Quantum Kernel t-Distributed Stochastic Neighbor Embedding

paper_url: http://arxiv.org/abs/2312.00352
repo_url: None
paper_authors: Yoshiaki Kawase, Kosuke Mitarai, Keisuke Fujii
for: 用于Visualizing quantum states and optimization trajectories, allowing for a better understanding of quantum circuits and algorithms.
methods: 使用Quantum kernels for fast and highly accurate visualization of quantum states, compared to classical kernel methods.
results: 成功Visualized hand-written digits dataset and optimization trajectories of finding the ground states of transverse field Ising model, without degrading the separability of the input higher dimensional data.

Abstract
Data visualization is important in understanding the characteristics of data that are difficult to see directly.
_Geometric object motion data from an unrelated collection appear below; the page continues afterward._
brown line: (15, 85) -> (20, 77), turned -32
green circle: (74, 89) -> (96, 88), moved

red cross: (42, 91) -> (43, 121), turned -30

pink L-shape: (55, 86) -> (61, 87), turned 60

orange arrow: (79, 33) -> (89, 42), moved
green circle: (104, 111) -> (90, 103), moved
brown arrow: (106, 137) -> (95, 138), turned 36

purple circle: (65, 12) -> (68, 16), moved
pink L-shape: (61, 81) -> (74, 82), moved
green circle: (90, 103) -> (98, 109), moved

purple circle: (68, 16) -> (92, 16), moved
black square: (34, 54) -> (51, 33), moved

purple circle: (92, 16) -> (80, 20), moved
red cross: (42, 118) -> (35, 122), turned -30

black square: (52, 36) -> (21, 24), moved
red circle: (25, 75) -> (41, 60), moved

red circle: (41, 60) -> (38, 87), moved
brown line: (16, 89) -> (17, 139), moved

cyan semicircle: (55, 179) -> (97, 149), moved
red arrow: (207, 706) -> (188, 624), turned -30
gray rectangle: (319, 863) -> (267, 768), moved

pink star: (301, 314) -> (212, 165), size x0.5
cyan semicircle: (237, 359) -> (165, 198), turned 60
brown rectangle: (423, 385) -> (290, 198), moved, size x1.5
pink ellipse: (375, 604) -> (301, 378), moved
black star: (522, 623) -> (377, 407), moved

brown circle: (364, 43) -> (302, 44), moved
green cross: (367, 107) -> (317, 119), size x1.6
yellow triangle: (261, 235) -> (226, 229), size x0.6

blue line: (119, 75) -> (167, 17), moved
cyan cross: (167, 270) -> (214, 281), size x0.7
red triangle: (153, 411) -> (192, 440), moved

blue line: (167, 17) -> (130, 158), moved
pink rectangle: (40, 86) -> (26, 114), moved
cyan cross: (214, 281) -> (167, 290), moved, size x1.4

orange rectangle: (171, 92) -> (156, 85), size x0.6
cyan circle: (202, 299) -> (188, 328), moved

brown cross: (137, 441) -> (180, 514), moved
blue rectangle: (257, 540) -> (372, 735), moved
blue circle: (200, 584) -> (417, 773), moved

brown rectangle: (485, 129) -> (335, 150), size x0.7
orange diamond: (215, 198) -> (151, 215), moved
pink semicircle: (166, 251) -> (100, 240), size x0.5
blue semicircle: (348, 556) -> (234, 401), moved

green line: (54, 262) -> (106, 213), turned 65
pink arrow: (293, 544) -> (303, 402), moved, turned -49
It is used to visualize loss landscapes and optimization trajectories to analyze optimization performance. Popular optimization analysis is performed by visualizing a loss landscape around the reached local or global minimum using principal component analysis. However, this visualization depends on the variational parameters of a quantum circuit rather than quantum states, which makes it difficult to understand the mechanism of optimization process through the property of quantum states. Here, we propose a quantum data visualization method using quantum kernels, which enables us to offer fast and highly accurate visualization of quantum states. In our numerical experiments, we visualize hand-written digits dataset and apply $k$-nearest neighbor algorithm to the low-dimensional data to quantitatively evaluate our proposed method compared with a classical kernel method. As a result, our proposed method achieves comparable accuracy to the state-of-the-art classical kernel method, meaning that the proposed visualization method based on quantum machine learning does not degrade the separability of the input higher dimensional data. Furthermore, we visualize the optimization trajectories of finding the ground states of transverse field Ising model and successfully find the trajectory characteristics. Since quantum states are higher dimensional objects that can only be seen via observables, our visualization method, which inherits the similarity of quantum data, would be useful in understanding the behavior of quantum circuits and algorithms.

摘要
“数据视觉是重要的，它可以帮助我们理解直观不可见的数据特性。它可以用来视觉损失地形和优化轨迹，以分析优化性能。现有的优化分析通常是使用主成分分析来视觉损失地形绕着达到的本地或全球最小值。但这种视觉依赖于量子环境中的变量参数，而不是量子态，这使得我们很难通过量子态的性质来理解优化过程的机制。为了解决这个问题，我们提出了一种基于量子机器学习的量子数据视觉方法。我们的方法可以快速和高度准确地视觉量子态。在我们的数字实验中，我们使用手写数据集和$k$-最近邻algorithm来评估我们的提议方法，并与经典kernel方法进行比较。结果显示，我们的提议方法可以与经典kernel方法相比，表明量子机器学习基于的视觉方法不会降低输入的维度高数据的分离性。此外，我们还可以视觉优化轨迹，并成功地发现了搜索的特性。由于量子态是高维度的对象，只能通过观察来看到，我们的视觉方法，它继承了量子数据的相似性，将会对量子环境和算法的行为提供有用的理解。”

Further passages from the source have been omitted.